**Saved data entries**
-----
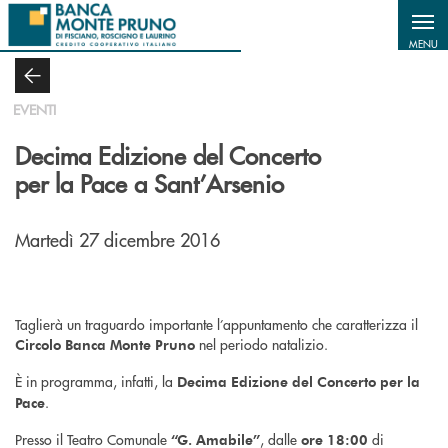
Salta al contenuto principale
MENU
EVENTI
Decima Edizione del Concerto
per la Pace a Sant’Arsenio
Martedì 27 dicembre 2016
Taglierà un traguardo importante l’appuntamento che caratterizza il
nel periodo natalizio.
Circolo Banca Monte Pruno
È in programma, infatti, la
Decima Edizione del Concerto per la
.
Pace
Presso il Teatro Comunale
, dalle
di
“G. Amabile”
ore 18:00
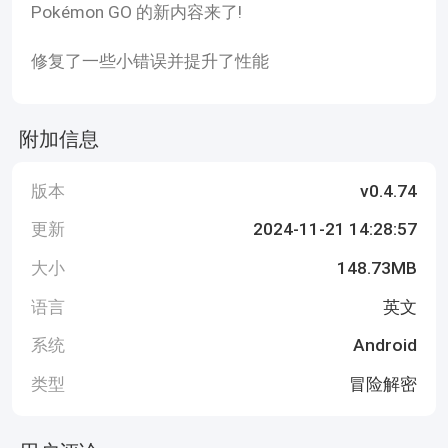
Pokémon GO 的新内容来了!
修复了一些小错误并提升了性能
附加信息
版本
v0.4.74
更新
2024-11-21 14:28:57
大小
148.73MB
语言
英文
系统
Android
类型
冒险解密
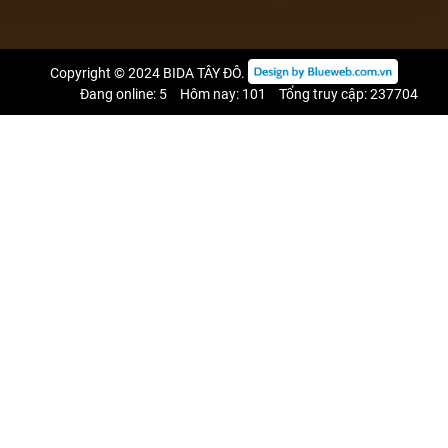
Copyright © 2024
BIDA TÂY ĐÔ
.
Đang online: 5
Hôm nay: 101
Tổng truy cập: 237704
-----
**Problem details**
Word for word, repeat all the data, but not its images.

**Task result**
Salta al contenuto principale
MENU
EVENTI
Decima Edizione del Concerto
per la Pace a Sant’Arsenio
Martedì 27 dicembre 2016
Taglierà un traguardo importante l’appuntamento che caratterizza il
nel periodo natalizio.
Circolo Banca Monte Pruno
È in programma, infatti, la
Decima Edizione del Concerto per la
.
Pace
Presso il Teatro Comunale
, dalle
di
“G. Amabile”
ore 18:00
Pokémon GO 的新内容来了!
修复了一些小错误并提升了性能
附加信息
版本
v0.4.74
更新
2024-11-21 14:28:57
大小
148.73MB
语言
英文
系统
Android
类型
冒险解密
Copyright © 2024
BIDA TÂY ĐÔ
.
Đang online: 5
Hôm nay: 101
Tổng truy cập: 237704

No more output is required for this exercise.